What this task involves: Each line of the records that includes "months" should be found and copied.

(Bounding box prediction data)
--

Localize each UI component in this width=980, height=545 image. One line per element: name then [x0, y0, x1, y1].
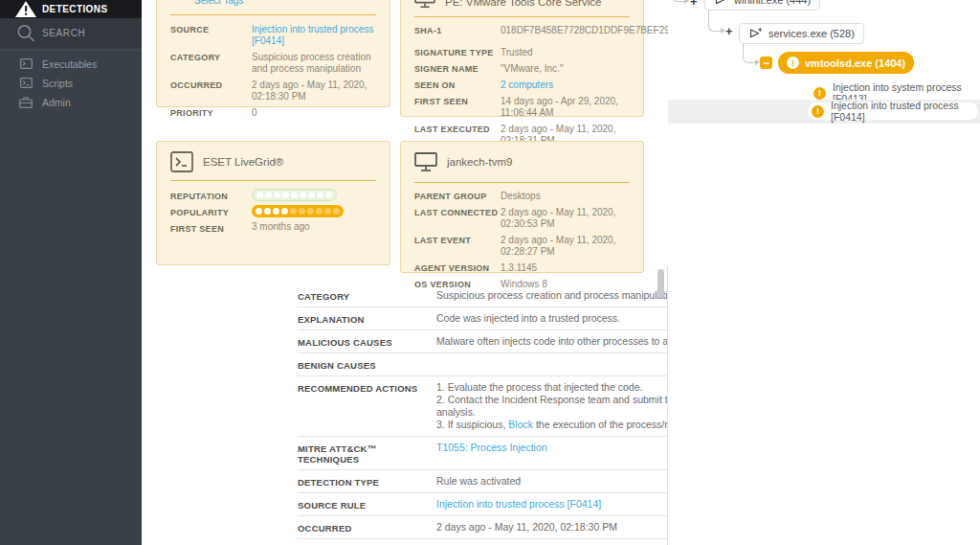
warning-triangle-icon [10, 1, 42, 17]
block-link[interactable]: Block [508, 419, 533, 430]
card-row-category: CATEGORY Suspicious process creation and… [170, 49, 376, 77]
card-row-signer-name: SIGNER NAME "VMware, Inc." [414, 60, 630, 77]
process-label: vmtoolsd.exe (1404) [805, 57, 905, 69]
card-row-reputation: REPUTATION [170, 187, 376, 203]
row-value: 1.3.1145 [501, 262, 630, 274]
row-value: 018DF7B458E7728CD1DDF9E7BEF2942... [501, 25, 688, 42]
sidebar-item-label: Executables [42, 58, 97, 70]
sidebar-item-scripts[interactable]: Scripts [0, 74, 142, 92]
row-label: AGENT VERSION [414, 262, 501, 274]
tree-connector [708, 11, 721, 32]
row-value: "VMware, Inc." [501, 63, 630, 75]
row-value: 2 days ago - May 11, 2020, 02:28:27 PM [501, 235, 630, 258]
script-icon [10, 78, 42, 88]
row-label: SIGNATURE TYPE [414, 47, 501, 58]
row-label: OCCURRED [298, 521, 436, 534]
row-value: Desktops [501, 191, 630, 202]
livegrid-title: ESET LiveGrid® [203, 156, 283, 169]
process-icon [748, 27, 763, 41]
alert-icon: ! [787, 57, 799, 69]
sidebar: DETECTIONS SEARCH Executables Scripts Ad… [0, 0, 142, 545]
row-label: OCCURRED [170, 79, 252, 102]
row-label: FIRST SEEN [170, 221, 252, 234]
card-separator [414, 182, 630, 183]
row-label: RECOMMENDED ACTIONS [298, 381, 436, 431]
row-label: PRIORITY [170, 107, 252, 119]
computer-name-link[interactable]: jankech-tvm9 [447, 156, 512, 169]
process-tree-panel: + wininit.exe (444) + services.exe (528)… [668, 0, 980, 545]
computer-card: jankech-tvm9 PARENT GROUP Desktops LAST … [400, 141, 644, 273]
row-label: REPUTATION [170, 189, 252, 201]
vertical-scrollbar[interactable] [657, 269, 664, 298]
reputation-meter [252, 189, 337, 201]
row-value: Suspicious process creation and process … [252, 52, 376, 75]
card-row-first-seen: FIRST SEEN 14 days ago - Apr 29, 2020, 1… [414, 93, 630, 121]
process-node-vmtoolsd[interactable]: ! vmtoolsd.exe (1404) [778, 52, 914, 74]
row-label: EXPLANATION [298, 312, 436, 325]
row-label: SEEN ON [414, 79, 501, 91]
card-row-first-seen: FIRST SEEN 3 months ago [170, 219, 376, 236]
expand-icon[interactable]: + [690, 0, 698, 8]
row-label: SHA-1 [414, 25, 501, 42]
row-label: CATEGORY [170, 52, 252, 75]
sidebar-item-label: DETECTIONS [42, 4, 107, 14]
search-icon [10, 23, 42, 44]
terminal-icon [170, 151, 193, 172]
row-value: 0 [252, 107, 376, 119]
tree-connector-arrow [684, 0, 689, 4]
select-tags-link[interactable]: Select Tags [194, 0, 244, 6]
source-rule-link[interactable]: Injection into trusted process [F0414] [436, 498, 601, 510]
collapse-icon[interactable]: − [760, 57, 772, 69]
process-label: services.exe (528) [768, 28, 855, 39]
sidebar-item-detections[interactable]: DETECTIONS [0, 0, 142, 18]
detection-summary-card: Select Tags SOURCE Injection into truste… [156, 0, 390, 107]
row-value: 2 days ago - May 11, 2020, 02:30:53 PM [501, 207, 630, 230]
card-row-last-connected: LAST CONNECTED 2 days ago - May 11, 2020… [414, 204, 630, 232]
row-value: Trusted [501, 47, 630, 58]
sidebar-item-search[interactable]: SEARCH [0, 18, 142, 48]
process-node-wininit[interactable]: wininit.exe (444) [704, 0, 820, 11]
card-row-source: SOURCE Injection into trusted process [F… [170, 21, 376, 49]
detection-detail-panel: Select Tags SOURCE Injection into truste… [142, 0, 668, 545]
module-title: PE: VMware Tools Core Service [445, 0, 601, 9]
sidebar-item-label: SEARCH [42, 28, 85, 38]
sidebar-item-admin[interactable]: Admin [0, 93, 142, 111]
warning-icon: ! [812, 105, 824, 118]
monitor-icon [414, 152, 437, 171]
row-label: LAST CONNECTED [414, 207, 501, 230]
row-label: SOURCE RULE [298, 498, 436, 511]
process-node-services[interactable]: services.exe (528) [739, 23, 864, 44]
livegrid-card: ESET LiveGrid® REPUTATION POPULARITY FIR… [156, 141, 390, 265]
row-label: CATEGORY [298, 289, 436, 302]
card-row-parent-group: PARENT GROUP Desktops [414, 188, 630, 204]
row-label: SIGNER NAME [414, 63, 501, 75]
row-value: 2 days ago - May 11, 2020, 02:18:30 PM [252, 79, 376, 102]
sidebar-item-executables[interactable]: Executables [0, 55, 142, 73]
source-rule-link[interactable]: Injection into trusted process [F0414] [252, 24, 373, 46]
card-row-last-event: LAST EVENT 2 days ago - May 11, 2020, 02… [414, 232, 630, 260]
process-icon [714, 0, 728, 8]
sidebar-divider [0, 50, 142, 51]
row-label: MITRE ATT&CK™ TECHNIQUES [298, 442, 436, 465]
row-label: MALICIOUS CAUSES [298, 335, 436, 348]
seen-on-link[interactable]: 2 computers [501, 79, 553, 90]
card-separator [170, 180, 376, 181]
card-row-popularity: POPULARITY [170, 203, 376, 219]
expand-icon[interactable]: + [725, 26, 733, 37]
detection-label: Injection into trusted process [F0414] [831, 100, 969, 123]
warning-icon: ! [813, 87, 826, 100]
row-value: 14 days ago - Apr 29, 2020, 11:06:44 AM [501, 96, 630, 119]
card-row-occurred: OCCURRED 2 days ago - May 11, 2020, 02:1… [170, 77, 376, 104]
row-label: POPULARITY [170, 205, 252, 217]
mitre-technique-link[interactable]: T1055: Process Injection [436, 442, 547, 453]
sidebar-item-label: Admin [42, 97, 71, 108]
card-row-sha1: SHA-1 018DF7B458E7728CD1DDF9E7BEF2942... [414, 22, 630, 44]
process-label: wininit.exe (444) [734, 0, 811, 6]
detection-item-trusted-process[interactable]: ! Injection into trusted process [F0414] [808, 102, 978, 120]
row-label: SOURCE [170, 24, 252, 47]
row-label: PARENT GROUP [414, 191, 501, 202]
row-label: DETECTION TYPE [298, 475, 436, 488]
tree-connector [743, 44, 755, 63]
row-label: FIRST SEEN [414, 96, 501, 119]
row-value: 3 months ago [252, 221, 376, 234]
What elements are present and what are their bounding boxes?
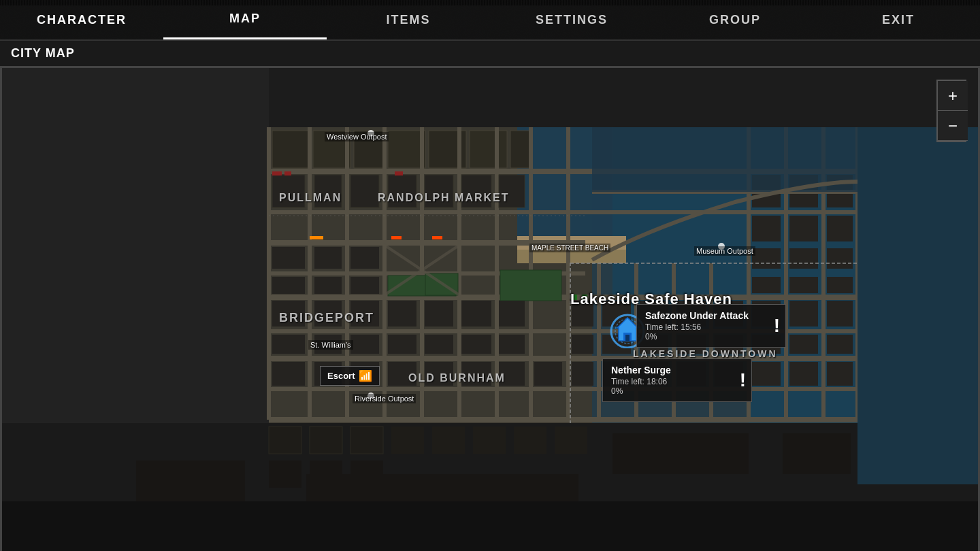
zoom-in-button[interactable]: +: [938, 81, 968, 111]
svg-rect-140: [612, 433, 749, 474]
event-safezone-title: Safezone Under Attack: [645, 310, 777, 321]
event-popup-safezone[interactable]: Safezone Under Attack Time left: 15:56 0…: [636, 304, 786, 348]
svg-rect-9: [272, 131, 310, 168]
svg-rect-86: [789, 301, 818, 327]
svg-rect-121: [572, 295, 577, 300]
svg-rect-47: [461, 175, 491, 207]
nav-map[interactable]: MAP: [163, 0, 327, 39]
svg-rect-62: [425, 301, 453, 327]
svg-rect-48: [499, 175, 525, 207]
svg-rect-46: [425, 175, 453, 207]
svg-rect-60: [350, 301, 379, 327]
svg-rect-127: [269, 427, 301, 454]
event-nether-time: Time left: 18:06: [611, 377, 743, 386]
svg-rect-110: [752, 248, 781, 269]
svg-rect-128: [310, 427, 342, 454]
svg-rect-88: [572, 335, 593, 354]
nav-character[interactable]: CHARACTER: [0, 0, 163, 39]
svg-rect-79: [534, 362, 562, 386]
event-nether-title: Nether Surge: [611, 365, 743, 375]
svg-rect-72: [272, 362, 305, 386]
svg-rect-107: [752, 216, 781, 241]
svg-rect-112: [827, 248, 853, 269]
svg-rect-129: [350, 427, 383, 454]
event-nether-exclaim: !: [740, 369, 746, 391]
event-popup-nether[interactable]: Nether Surge Time left: 18:06 0% !: [602, 358, 752, 402]
svg-rect-103: [827, 362, 853, 386]
event-nether-pct: 0%: [611, 386, 743, 396]
svg-rect-55: [272, 277, 305, 294]
svg-rect-43: [314, 175, 342, 207]
svg-rect-148: [391, 236, 402, 239]
svg-rect-135: [269, 461, 301, 488]
svg-rect-119: [284, 171, 291, 176]
city-map-title: CITY MAP: [0, 41, 980, 66]
svg-rect-149: [432, 236, 442, 239]
svg-rect-15: [510, 131, 531, 168]
svg-rect-155: [625, 335, 630, 341]
svg-rect-65: [272, 335, 305, 354]
svg-rect-114: [789, 277, 818, 293]
svg-rect-52: [272, 247, 305, 269]
svg-rect-143: [858, 127, 980, 484]
svg-rect-111: [789, 248, 818, 269]
svg-rect-71: [499, 335, 525, 354]
zoom-out-button[interactable]: −: [938, 111, 968, 141]
svg-rect-113: [752, 277, 781, 293]
svg-rect-118: [272, 171, 282, 176]
svg-rect-134: [555, 427, 587, 454]
svg-rect-95: [827, 335, 853, 354]
svg-rect-87: [827, 301, 853, 327]
svg-rect-42: [272, 175, 305, 207]
svg-rect-63: [461, 301, 491, 327]
svg-rect-12: [388, 131, 425, 168]
map-svg-area: [0, 66, 980, 551]
nav-items[interactable]: ITEMS: [327, 0, 490, 39]
svg-rect-96: [572, 362, 593, 386]
svg-rect-120: [395, 171, 403, 176]
nav-group[interactable]: GROUP: [653, 0, 817, 39]
event-safezone-time: Time left: 15:56: [645, 322, 777, 332]
svg-rect-56: [314, 277, 342, 294]
svg-rect-53: [314, 247, 342, 269]
svg-rect-45: [388, 175, 416, 207]
svg-rect-102: [789, 362, 818, 386]
svg-rect-10: [313, 131, 350, 168]
svg-rect-109: [827, 216, 853, 241]
svg-rect-69: [425, 335, 453, 354]
svg-rect-75: [388, 362, 416, 386]
svg-rect-64: [499, 301, 525, 327]
escort-wifi-icon: 📶: [359, 369, 372, 382]
svg-rect-142: [0, 501, 980, 551]
city-map[interactable]: PULLMAN RANDOLPH MARKET BRIDGEPORT OLD B…: [0, 66, 980, 551]
top-navigation: CHARACTER MAP ITEMS SETTINGS GROUP EXIT: [0, 0, 980, 41]
event-safezone-exclaim: !: [774, 315, 780, 337]
svg-rect-141: [783, 433, 851, 474]
svg-rect-44: [350, 175, 379, 207]
svg-rect-133: [514, 427, 546, 454]
svg-rect-132: [473, 427, 506, 454]
svg-rect-51: [500, 270, 561, 301]
svg-rect-78: [499, 362, 525, 386]
svg-rect-61: [388, 301, 416, 327]
nav-settings[interactable]: SETTINGS: [490, 0, 653, 39]
nav-exit[interactable]: EXIT: [817, 0, 980, 39]
svg-rect-131: [432, 427, 465, 454]
zoom-controls: + −: [936, 80, 966, 142]
svg-rect-70: [461, 335, 491, 354]
svg-rect-66: [314, 335, 342, 354]
svg-rect-67: [350, 335, 379, 354]
svg-rect-108: [789, 216, 818, 241]
svg-rect-68: [388, 335, 416, 354]
svg-rect-122: [582, 295, 587, 300]
svg-rect-115: [827, 277, 853, 293]
svg-rect-80: [572, 301, 593, 327]
svg-rect-54: [350, 247, 379, 269]
svg-rect-101: [752, 362, 781, 386]
svg-point-144: [368, 130, 374, 137]
svg-rect-77: [461, 362, 491, 386]
svg-rect-14: [470, 131, 507, 168]
escort-text: Escort: [327, 371, 355, 381]
svg-rect-59: [314, 301, 342, 327]
svg-rect-57: [350, 277, 379, 294]
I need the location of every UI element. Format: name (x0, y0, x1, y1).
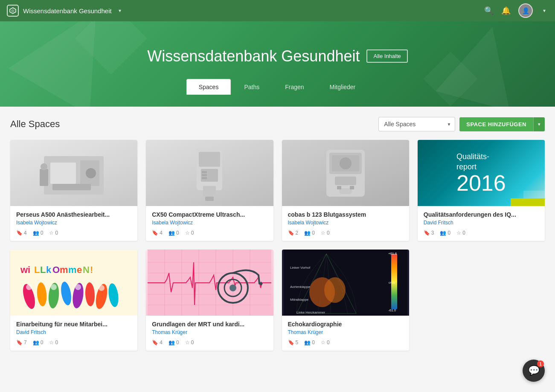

--

Output below:
card-row-first-seen: FIRST SEEN 3 months ago [170, 219, 376, 236]
row-value: 3 months ago [252, 221, 376, 234]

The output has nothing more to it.